Moreover, this division leads to the concept of “we” vs. “them” and isolation,
indifference, conflict and war. The students are also looking at how this
division happens within our own borders and create regionalism, racism and a
“we” vs. “them” attitude within our own country, state (Massachusetts) and city
(Boston). The following are some of the topics and materials that we discuss
in this course that will guide the students into a global “conflict resolution”
conversation:
· De facto vs. de jure segregation: Mike
Brown, Eric Garner & Jim Crow (Past & Present): Michelle
Alexander's The New Jim Crow: Mass Incarceration in the Age of
Colorblindness.
· Genocide: Blinded Activism vs. Efficient Diplomacy: Rwanda, Darfur
and how to prevent future genocides: Don Cheadle's Not on Our Watch &
Hotel Rwanda.
· Globalized Values & Morals: Tradition vs. Progress: Changing Roles
of Women & the “Emergence” of Gay Marriage & the American & Russian
Responses: Haifaa Al Mansour's Wadja (Documentary) and Historian
Klaus Muller's Paragraph 175 (Documentary).
· I-Toys
& Globalization: Pros & Cons of Globalization & Multinational
Factories: What dictates morals: supply or demand?
· Power & the Psychology of Oppression: Oppressed and
Oppressors: Paulo Freire's Pedagogy of the Oppressed
· Race, Social Class & Ethnicity: Child
of the Dark: The Diary of Carolina Maria de Jesus (Brazil) & Black in Latin
America Haiti & the Dominican Republic: An Island Divided (Documentary,
PBS; Dr. Henry Lewis Gates Jr.).
· Terrorism & Counter Terrorism: The Ethics and the Economy of War
& Zinn’s Cycle of Stupidity: Hiroshima, Nagasaki, 9-11, War on Terror &
Drones: Howard Zinn’s The Bomb, Unmanned: America's Drone War
(Documentary, Brave New Films) & Oliver Stone's The Untold History of
the United States (Documentary, Showtime).
· Welfare Reform & the War on Poverty: Barbara Ehrenreich's Nickel
and Dimed: On Getting By in America & Robert Reich's Inequality for
All (Documentary).
Every year the course will conclude (April Vacation or June)

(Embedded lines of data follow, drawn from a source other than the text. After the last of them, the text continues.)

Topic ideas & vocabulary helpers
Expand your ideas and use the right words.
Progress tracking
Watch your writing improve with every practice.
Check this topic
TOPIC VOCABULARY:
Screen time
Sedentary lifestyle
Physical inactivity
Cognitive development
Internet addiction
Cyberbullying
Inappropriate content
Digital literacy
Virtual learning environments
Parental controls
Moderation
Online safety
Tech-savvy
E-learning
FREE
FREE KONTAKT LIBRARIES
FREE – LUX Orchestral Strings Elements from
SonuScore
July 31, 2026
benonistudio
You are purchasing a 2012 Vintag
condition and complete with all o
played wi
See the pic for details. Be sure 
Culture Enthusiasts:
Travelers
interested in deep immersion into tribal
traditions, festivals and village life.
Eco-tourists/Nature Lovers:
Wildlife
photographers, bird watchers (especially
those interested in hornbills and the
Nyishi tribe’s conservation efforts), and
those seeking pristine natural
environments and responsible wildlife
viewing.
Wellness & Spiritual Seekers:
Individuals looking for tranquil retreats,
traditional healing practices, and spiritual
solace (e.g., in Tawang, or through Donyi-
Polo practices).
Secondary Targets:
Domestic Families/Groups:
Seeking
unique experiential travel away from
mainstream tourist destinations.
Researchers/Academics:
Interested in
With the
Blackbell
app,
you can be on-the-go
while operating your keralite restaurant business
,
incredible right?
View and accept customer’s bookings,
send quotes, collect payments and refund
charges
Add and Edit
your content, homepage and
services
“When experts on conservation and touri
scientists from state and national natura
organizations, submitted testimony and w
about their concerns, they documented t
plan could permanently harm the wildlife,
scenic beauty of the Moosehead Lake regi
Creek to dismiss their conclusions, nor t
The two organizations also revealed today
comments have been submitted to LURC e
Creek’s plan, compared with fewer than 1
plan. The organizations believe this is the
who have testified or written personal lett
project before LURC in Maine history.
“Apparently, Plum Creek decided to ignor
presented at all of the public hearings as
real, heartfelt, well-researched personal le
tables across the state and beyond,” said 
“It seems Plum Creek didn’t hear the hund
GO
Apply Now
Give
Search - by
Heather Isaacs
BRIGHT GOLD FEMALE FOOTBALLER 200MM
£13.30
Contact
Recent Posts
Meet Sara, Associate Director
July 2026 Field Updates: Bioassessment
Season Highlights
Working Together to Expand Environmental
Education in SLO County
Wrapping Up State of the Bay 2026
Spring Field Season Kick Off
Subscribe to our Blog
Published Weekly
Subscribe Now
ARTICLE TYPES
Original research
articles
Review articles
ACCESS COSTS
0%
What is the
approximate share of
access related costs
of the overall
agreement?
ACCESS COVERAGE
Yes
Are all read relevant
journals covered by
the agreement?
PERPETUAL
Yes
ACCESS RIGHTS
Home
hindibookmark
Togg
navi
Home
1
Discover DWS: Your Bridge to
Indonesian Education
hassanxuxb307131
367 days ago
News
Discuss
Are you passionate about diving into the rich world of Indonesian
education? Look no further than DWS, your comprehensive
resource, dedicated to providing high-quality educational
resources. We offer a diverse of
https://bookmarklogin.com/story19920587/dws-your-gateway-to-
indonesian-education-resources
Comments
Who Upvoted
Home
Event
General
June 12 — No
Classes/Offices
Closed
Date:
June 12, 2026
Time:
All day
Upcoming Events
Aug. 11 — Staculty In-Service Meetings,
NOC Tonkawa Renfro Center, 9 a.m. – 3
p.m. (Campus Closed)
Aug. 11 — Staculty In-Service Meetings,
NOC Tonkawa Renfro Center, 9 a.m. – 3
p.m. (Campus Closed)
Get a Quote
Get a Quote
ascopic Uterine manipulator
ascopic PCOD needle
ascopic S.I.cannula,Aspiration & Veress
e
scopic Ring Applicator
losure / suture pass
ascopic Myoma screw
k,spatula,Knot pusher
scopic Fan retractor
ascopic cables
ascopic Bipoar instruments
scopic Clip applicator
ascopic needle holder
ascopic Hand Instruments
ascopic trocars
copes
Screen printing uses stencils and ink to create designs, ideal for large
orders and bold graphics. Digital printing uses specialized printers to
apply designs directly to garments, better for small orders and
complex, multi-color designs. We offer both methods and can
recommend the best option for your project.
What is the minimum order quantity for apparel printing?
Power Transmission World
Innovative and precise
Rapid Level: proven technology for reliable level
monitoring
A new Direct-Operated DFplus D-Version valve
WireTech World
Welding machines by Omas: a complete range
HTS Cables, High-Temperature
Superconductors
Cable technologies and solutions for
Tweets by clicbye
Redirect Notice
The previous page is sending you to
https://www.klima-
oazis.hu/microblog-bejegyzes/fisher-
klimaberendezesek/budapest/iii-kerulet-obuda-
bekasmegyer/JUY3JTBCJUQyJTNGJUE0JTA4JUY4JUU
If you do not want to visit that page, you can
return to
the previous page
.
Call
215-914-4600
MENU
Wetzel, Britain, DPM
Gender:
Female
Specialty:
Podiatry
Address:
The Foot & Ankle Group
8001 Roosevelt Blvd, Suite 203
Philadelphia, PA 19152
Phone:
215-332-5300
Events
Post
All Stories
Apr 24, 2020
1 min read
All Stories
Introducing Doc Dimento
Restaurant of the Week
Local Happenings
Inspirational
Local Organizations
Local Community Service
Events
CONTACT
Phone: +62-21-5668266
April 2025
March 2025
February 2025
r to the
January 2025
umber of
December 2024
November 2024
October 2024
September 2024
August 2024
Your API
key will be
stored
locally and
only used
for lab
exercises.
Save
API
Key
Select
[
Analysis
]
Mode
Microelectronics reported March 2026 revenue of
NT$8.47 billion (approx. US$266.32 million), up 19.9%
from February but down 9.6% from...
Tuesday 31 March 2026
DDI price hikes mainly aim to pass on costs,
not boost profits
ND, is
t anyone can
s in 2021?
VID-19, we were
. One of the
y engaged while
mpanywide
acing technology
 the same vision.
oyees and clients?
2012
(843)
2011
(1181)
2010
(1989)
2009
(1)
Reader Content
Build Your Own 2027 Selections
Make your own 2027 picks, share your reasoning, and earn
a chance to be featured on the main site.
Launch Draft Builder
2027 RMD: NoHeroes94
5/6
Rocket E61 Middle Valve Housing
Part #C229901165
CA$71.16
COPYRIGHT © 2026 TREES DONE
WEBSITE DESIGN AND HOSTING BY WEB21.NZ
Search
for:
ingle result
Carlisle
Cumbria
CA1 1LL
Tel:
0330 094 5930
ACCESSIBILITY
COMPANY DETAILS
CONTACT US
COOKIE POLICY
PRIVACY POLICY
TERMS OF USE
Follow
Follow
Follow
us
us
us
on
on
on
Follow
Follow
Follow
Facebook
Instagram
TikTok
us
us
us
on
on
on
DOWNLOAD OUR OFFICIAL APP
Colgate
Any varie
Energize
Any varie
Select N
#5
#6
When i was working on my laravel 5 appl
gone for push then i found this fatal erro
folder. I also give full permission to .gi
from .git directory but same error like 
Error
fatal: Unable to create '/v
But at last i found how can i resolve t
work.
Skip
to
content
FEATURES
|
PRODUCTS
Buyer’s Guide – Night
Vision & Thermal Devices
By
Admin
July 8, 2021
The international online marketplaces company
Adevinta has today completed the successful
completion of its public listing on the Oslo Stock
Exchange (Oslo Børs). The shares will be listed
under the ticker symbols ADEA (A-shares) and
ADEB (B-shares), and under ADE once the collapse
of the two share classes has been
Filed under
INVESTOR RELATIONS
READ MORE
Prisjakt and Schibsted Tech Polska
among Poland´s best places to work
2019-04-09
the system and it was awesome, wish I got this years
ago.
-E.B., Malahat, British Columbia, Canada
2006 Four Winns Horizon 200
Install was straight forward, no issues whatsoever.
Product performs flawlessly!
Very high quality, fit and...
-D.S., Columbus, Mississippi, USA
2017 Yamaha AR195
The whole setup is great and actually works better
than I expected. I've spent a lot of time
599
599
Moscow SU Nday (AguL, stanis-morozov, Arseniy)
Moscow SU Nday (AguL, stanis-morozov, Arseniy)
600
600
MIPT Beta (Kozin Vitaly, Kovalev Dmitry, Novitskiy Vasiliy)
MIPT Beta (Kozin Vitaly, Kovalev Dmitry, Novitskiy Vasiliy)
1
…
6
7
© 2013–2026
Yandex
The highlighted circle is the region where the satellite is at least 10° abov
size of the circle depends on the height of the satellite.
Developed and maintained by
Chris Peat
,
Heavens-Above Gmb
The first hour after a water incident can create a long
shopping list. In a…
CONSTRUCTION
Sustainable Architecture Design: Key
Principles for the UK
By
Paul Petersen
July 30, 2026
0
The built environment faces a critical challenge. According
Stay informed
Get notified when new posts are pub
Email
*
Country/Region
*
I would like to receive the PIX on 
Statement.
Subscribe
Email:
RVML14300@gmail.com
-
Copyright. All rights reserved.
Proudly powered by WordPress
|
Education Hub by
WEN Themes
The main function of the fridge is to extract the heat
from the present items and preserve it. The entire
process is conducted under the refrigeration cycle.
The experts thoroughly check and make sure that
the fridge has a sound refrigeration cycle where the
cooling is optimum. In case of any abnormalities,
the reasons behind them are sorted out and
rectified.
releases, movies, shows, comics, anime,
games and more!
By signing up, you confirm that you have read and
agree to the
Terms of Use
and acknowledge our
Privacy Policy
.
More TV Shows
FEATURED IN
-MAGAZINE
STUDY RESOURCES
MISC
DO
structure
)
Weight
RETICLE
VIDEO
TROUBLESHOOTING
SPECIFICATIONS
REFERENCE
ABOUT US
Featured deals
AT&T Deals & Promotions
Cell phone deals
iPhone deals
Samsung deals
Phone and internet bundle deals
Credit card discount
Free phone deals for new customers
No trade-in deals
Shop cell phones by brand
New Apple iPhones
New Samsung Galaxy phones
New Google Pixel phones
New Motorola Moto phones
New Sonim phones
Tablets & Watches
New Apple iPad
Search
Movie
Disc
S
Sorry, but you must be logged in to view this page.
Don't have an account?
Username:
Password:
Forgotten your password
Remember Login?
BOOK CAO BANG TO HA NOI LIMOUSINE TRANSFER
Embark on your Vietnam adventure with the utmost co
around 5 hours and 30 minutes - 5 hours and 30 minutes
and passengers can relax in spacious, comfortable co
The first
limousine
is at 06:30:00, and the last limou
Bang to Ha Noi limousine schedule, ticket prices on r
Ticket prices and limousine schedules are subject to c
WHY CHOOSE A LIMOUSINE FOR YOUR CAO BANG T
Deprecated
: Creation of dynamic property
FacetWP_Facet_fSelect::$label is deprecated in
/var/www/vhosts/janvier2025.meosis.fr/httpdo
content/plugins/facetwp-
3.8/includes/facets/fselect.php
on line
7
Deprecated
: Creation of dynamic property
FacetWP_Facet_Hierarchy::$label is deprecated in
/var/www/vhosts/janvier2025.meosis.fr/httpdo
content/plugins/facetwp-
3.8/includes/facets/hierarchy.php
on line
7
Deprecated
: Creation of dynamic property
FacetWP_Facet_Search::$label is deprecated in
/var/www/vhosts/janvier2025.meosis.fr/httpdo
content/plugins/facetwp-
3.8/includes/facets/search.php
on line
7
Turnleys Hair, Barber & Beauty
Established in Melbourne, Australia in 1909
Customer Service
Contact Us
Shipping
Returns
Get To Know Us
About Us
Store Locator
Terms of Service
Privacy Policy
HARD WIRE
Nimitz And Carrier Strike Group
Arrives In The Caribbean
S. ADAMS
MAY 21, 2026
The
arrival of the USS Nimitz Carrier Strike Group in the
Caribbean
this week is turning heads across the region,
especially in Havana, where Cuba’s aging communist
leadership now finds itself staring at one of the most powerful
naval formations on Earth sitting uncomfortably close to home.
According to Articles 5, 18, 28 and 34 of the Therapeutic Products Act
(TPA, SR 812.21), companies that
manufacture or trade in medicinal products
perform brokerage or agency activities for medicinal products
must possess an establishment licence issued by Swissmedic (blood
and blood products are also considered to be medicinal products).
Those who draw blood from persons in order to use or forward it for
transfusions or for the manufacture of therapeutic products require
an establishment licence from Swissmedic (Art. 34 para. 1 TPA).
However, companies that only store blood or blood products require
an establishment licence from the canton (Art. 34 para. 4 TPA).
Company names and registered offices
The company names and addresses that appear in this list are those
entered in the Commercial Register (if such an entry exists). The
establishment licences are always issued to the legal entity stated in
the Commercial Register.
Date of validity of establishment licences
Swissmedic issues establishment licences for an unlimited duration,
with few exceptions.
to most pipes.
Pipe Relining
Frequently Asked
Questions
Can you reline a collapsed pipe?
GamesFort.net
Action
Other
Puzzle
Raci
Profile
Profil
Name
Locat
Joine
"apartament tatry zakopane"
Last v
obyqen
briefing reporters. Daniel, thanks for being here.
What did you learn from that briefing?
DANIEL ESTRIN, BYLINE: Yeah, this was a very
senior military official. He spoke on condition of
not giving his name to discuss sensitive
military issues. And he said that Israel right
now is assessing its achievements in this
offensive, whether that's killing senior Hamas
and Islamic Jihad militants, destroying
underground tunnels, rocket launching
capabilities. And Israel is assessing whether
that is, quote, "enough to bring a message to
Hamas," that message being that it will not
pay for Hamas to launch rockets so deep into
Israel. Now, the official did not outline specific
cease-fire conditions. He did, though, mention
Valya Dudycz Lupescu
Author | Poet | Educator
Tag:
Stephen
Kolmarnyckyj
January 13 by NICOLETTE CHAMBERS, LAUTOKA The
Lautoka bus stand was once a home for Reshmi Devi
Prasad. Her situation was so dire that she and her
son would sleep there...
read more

with a service learning trip, so students can put into practice a new form of
activism that uses education to re-imagine and reshape our world. The
trip will involve working with the local community and where possible to build
or renovate homes or a community center with the local Habitat for Humanity.
The course also calls for local (within Boston) service learning, before and
after the international or national service learning trip.
The course also focus on teaching students how to fundraise,
so all students regardless of socio-economic status can attend (students going
to Santo Domingo will only pay $100 to $500 as off pocket expenses).